*Data provided*:
══════════

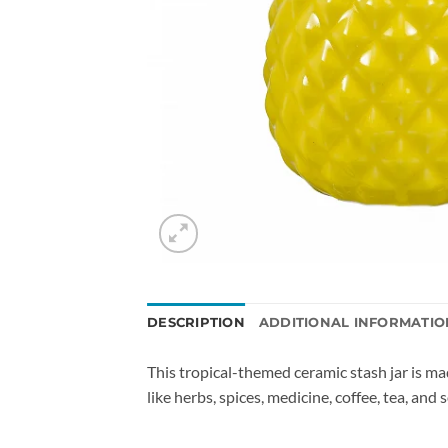
DESCRIPTION
ADDITIONAL INFORMATIO
This tropical-themed ceramic stash jar is mad
like herbs, spices, medicine, coffee, tea, and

══════════

Give the listing again exactly, minus its images.

*Expected answer*:
DESCRIPTION
ADDITIONAL INFORMATIO
This tropical-themed ceramic stash jar is mad
like herbs, spices, medicine, coffee, tea, and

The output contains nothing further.